Since you mentioned tol2 I assumed you were using tol2 kit from Chi Bin Chien (http://tol2kit.genetics.utah.edu/index.php/List_of_entry_and_destination_vectors). Also check this paper

"The Tol2kit: A multisite gateway-based construction kit for Tol2 transposon transgenesis constructs"

The kit uses uses three-insert multisite Gateway cloning (att4-att1-att2-att3) from Invitrogen. There is just too much information for me to write in but you should read up on the link I shared above. In brief, you clone the promoter, gene (mCherry) and polyA in 3 different vectors (called entry clones) using BP cloning. Once you have the clones' sequence verified, these three elements can be added in correct sequence to a destination clone that contains tol2 arms for transporting the "cargo" to genomic DNA. Within the tol2 arms but outside the entry clones these destination clones may have cmlc2:GFP or a-Cryaa:CFP "transient" transgenesis gene. This maker will give you heart:GFP or lens:CFP expression telling you that your cargo has inserted in the genome. This is especially useful if you are making GAL4-UAS or Cre lines.

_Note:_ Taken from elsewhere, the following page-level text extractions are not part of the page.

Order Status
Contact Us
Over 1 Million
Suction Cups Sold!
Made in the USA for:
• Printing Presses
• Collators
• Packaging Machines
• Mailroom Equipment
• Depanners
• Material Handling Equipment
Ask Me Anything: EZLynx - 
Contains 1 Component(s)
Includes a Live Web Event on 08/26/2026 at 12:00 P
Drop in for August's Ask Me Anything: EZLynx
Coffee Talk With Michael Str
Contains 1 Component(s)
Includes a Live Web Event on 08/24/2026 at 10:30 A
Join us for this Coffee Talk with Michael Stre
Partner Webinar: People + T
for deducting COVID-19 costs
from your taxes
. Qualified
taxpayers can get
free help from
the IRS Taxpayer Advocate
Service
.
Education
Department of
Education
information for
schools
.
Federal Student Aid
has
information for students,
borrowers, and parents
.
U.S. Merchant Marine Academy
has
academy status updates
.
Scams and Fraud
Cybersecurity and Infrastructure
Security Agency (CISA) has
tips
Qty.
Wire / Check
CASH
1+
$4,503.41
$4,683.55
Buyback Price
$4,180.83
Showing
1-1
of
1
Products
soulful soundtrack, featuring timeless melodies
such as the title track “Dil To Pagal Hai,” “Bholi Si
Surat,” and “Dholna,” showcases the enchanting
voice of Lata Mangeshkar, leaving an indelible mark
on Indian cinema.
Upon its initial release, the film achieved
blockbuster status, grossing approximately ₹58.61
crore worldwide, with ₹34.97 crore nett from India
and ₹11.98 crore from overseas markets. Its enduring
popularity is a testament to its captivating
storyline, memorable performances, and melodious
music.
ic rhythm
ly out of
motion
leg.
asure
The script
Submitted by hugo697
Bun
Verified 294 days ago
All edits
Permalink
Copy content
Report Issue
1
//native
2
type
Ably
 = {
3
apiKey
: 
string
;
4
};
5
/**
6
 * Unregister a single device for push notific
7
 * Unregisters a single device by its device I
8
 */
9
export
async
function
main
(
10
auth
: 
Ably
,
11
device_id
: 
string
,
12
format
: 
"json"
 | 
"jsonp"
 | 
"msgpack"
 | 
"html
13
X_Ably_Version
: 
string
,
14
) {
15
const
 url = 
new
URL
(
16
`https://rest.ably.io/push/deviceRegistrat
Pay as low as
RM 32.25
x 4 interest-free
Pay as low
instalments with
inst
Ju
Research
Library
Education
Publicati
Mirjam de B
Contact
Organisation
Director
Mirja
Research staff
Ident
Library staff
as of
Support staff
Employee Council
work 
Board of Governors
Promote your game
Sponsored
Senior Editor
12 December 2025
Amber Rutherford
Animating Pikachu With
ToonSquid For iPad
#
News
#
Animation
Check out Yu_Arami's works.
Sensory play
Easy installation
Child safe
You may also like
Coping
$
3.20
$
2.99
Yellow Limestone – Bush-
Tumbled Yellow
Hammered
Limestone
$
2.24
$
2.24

The Tol2 kit contains many useful constructs already assembled and you can just get it as a complete set. Most fish labs have it.

I am using a p5E-mcs-PCR and pME-Cherry , which I simultaneously cloned in LR reaction into pminTol-R4-R2. It's a three-way Gateway recombination, but you only need high quality LR enzyme, instead of BP and LR. I've cloned my promoter region into p5E, which means it is upstream of mCherry and both of them are inserted onto minimal Tol2 backbone.

For the positive control I have done exactly the same, except I've used pENTR5'_ubi instead of p5E. This one worked beautifly and I have gotten lovely mCherry mosaic expression in muscles. Unfortunately with my promoter sequence I've not seen anything.

I was thinking it is either too specific for me to detect it, it works only at a certain developmental stage or it doesn't work at all.